» **DATA FOR THIS TASK**:
=====

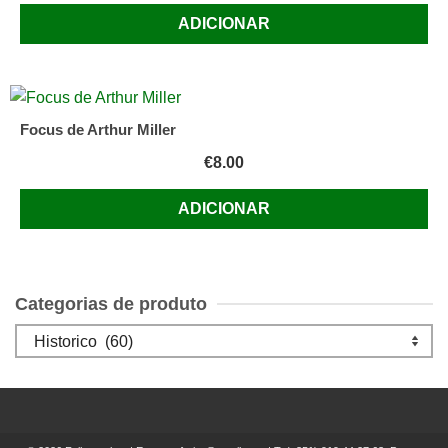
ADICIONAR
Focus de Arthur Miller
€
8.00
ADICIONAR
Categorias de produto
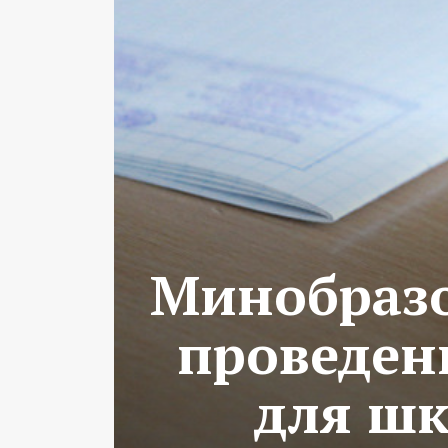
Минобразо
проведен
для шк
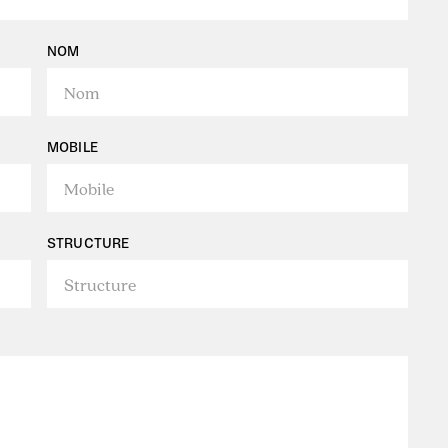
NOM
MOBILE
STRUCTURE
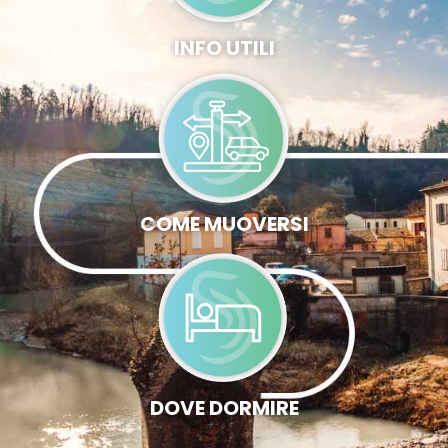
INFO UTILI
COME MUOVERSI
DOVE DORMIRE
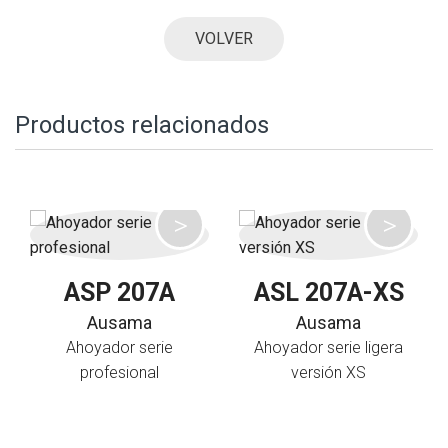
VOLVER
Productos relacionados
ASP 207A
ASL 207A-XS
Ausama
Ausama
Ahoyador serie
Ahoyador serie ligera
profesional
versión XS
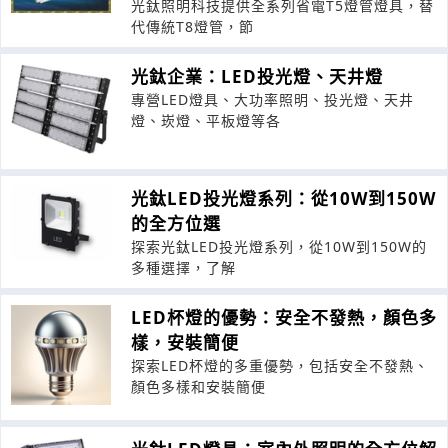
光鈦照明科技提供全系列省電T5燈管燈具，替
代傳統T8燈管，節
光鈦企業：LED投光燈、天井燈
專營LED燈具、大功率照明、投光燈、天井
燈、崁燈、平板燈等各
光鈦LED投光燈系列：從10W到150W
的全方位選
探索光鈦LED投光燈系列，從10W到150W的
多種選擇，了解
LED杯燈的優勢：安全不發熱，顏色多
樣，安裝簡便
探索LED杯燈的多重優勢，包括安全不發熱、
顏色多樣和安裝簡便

=====

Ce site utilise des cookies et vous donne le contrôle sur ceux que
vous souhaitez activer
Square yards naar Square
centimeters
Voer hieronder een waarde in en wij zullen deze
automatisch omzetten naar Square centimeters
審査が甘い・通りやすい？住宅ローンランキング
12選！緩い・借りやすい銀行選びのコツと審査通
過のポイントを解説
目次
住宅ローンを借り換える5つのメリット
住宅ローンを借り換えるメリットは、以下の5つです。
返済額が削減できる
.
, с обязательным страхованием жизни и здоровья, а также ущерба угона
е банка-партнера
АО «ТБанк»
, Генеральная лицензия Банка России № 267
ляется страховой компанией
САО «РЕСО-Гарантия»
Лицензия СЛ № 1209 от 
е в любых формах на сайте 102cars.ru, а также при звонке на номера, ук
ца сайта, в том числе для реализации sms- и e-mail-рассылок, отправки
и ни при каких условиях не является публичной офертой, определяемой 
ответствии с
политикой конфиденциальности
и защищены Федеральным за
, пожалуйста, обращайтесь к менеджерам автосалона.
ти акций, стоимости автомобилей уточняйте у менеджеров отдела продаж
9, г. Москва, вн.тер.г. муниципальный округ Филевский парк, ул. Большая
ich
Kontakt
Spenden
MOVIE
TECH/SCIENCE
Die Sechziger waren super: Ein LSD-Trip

=====

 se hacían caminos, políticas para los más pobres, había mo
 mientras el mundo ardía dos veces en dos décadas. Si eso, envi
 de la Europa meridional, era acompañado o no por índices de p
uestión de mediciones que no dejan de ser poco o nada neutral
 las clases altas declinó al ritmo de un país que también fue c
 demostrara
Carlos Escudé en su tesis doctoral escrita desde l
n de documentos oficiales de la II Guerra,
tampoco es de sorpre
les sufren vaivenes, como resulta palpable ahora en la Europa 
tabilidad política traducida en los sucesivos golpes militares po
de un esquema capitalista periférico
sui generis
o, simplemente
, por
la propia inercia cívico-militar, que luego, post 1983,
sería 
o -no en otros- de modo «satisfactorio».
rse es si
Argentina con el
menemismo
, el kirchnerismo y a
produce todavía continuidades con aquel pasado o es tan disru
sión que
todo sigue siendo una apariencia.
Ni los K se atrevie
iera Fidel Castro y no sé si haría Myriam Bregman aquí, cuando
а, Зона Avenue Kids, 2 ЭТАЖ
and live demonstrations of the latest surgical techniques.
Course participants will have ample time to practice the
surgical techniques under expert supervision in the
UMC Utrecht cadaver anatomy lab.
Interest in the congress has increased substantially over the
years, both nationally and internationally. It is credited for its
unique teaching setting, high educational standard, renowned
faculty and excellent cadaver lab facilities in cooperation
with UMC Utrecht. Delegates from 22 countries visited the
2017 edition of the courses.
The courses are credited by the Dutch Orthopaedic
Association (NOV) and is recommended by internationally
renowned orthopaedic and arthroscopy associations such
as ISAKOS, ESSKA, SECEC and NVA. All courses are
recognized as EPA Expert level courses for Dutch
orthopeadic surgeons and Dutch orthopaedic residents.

=====

» **INSTRUCTIONS TO FOLLOW**: Exact duplication is required for the lines above, from the line that contains "automatisch omzetten naar Square centimeters" to the line that contains "Die Sechziger waren super: Ein LSD-Trip", inclusive; omit all others.

» **TASK ANSWER**:
automatisch omzetten naar Square centimeters
審査が甘い・通りやすい？住宅ローンランキング
12選！緩い・借りやすい銀行選びのコツと審査通
過のポイントを解説
目次
住宅ローンを借り換える5つのメリット
住宅ローンを借り換えるメリットは、以下の5つです。
返済額が削減できる
.
, с обязательным страхованием жизни и здоровья, а также ущерба угона
е банка-партнера
АО «ТБанк»
, Генеральная лицензия Банка России № 267
ляется страховой компанией
САО «РЕСО-Гарантия»
Лицензия СЛ № 1209 от 
е в любых формах на сайте 102cars.ru, а также при звонке на номера, ук
ца сайта, в том числе для реализации sms- и e-mail-рассылок, отправки
и ни при каких условиях не является публичной офертой, определяемой 
ответствии с
политикой конфиденциальности
и защищены Федеральным за
, пожалуйста, обращайтесь к менеджерам автосалона.
ти акций, стоимости автомобилей уточняйте у менеджеров отдела продаж
9, г. Москва, вн.тер.г. муниципальный округ Филевский парк, ул. Большая
ich
Kontakt
Spenden
MOVIE
TECH/SCIENCE
Die Sechziger waren super: Ein LSD-Trip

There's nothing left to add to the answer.